CBC needs help too, Lacroix tells MPs

OTTAWA — CBC’s president and CEO urged the government on Monday to include the pubcaster in any efforts to help ailing over-the-air networks, while repeating calls for stable, long-term funding.

‘I didn’t come here to ask for additional money, but to remind you that although I have a different mandate [than the private networks], our business model doesn’t work either,’ Hubert Lacroix said during an appearance before parliament’s Heritage committee, which is studying the conventional TV business.

The business model hasn’t been working for several years, he said, but the current economic crisis ‘has accelerated what was already a steady decline in the value of television advertising.’

Lacroix stated the CBC needs to access fee-for-carriage, if implemented, and other programs such as the CRTC’s new Local Programming Improvement Fund.

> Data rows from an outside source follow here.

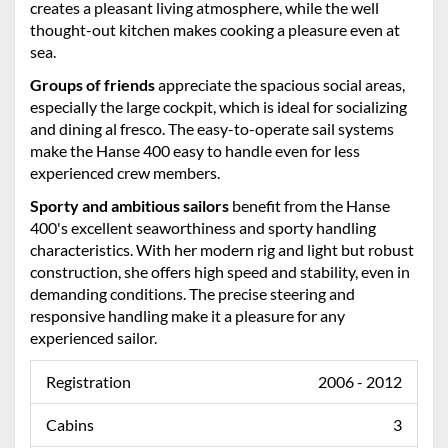
creates a pleasant living atmosphere, while the well
thought-out kitchen makes cooking a pleasure even at
sea.
Groups of friends
appreciate the spacious social areas,
especially the large cockpit, which is ideal for socializing
and dining al fresco. The easy-to-operate sail systems
make the Hanse 400 easy to handle even for less
experienced crew members.
Sporty and ambitious sailors
benefit from the Hanse
400's excellent seaworthiness and sporty handling
characteristics. With her modern rig and light but robust
construction, she offers high speed and stability, even in
demanding conditions. The precise steering and
responsive handling make it a pleasure for any
experienced sailor.
Registration
2006 - 2012
Cabins
3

‘Don’t exclude us from these initiatives just because we get public money,’ he said. ‘Ad revenues are dropping in the 2008/09 year and we’re trying to make sure we can find a long-term solution.’ CBC anticipates a $171 million shortfall for 2009/10, which prompted the recent cuts to 800 jobs and the sell-off of some assets.

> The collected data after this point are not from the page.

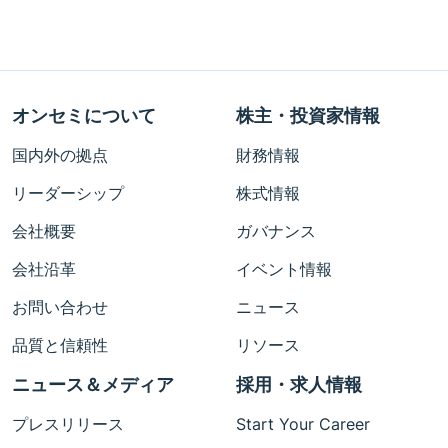
オンセミについて
株主・投資家情報
国内外の拠点
財務情報
リーダーシップ
株式情報
会社概要
ガバナンス
会社沿革
イベント情報
お問い合わせ
ニュース
品質と信頼性
リソース
ニュース＆メディア
採用・求人情報
プレスリリース
Start Your Career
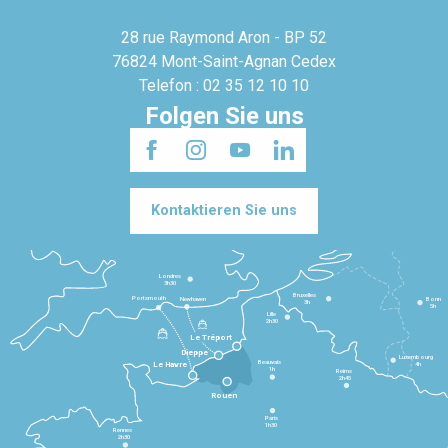
28 rue Raymond Aron - BP 52
76824 Mont-Saint-Agnan Cedex
Telefon : 02 35 12 10 10
Folgen Sie uns
Kontaktieren Sie uns
Londres
3h30
Bruxelles
Portsmouth
Newhaven
Bonn
3h
5h
Lille
2h30
Le Tréport
Dieppe
Luxembourg
Beauvais
4h
Le Havre
1h
Reims
2h45
Rouen
Paris
1h30
Rennes
2h30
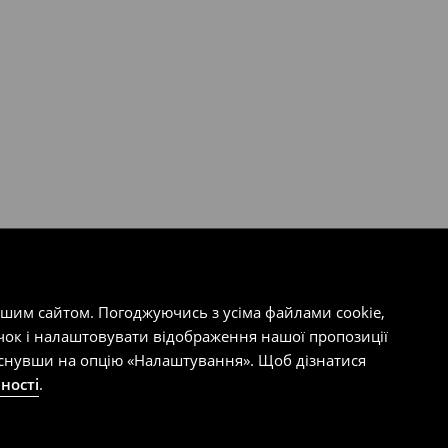
ашим сайтом. Погоджуючись з усіма файлами cookie,
чок і налаштовувати відображення нашої пропозиції
тиснувши на опцію «Налаштування». Щоб дізнатися
ності
.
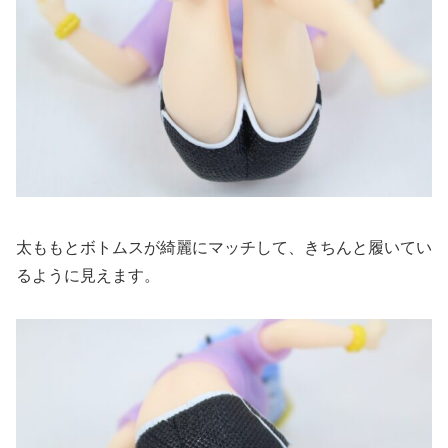
太ももとボトムスが綺麗にマッチして、きちんと履いてい
るように見えます。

Along with fee-for-carriage and the LPIF, Lacroix renewed calls for a memorandum of understanding with Canadians that would ensure stable, long-term public funding for the CBC in exchange for delivering agreed-upon programming and services.

The CBC’s mandate, derived from the Broadcasting Act, requires ‘an incredible range of programming and services to Canadians across the country, across six time zones, in two official languages,’ he noted.

Lacroix also tried to assure the politicians that the public broadcaster remains committed to the regions. For example, although spending on regional services represents 38% of the pubcaster’s total budget, the regions bore only 20% of the total cuts, he noted. Cuts to the regions included radio staff in the Maritimes and Ontario.

‘I am not here to threaten to pull out of the regions,’ he said.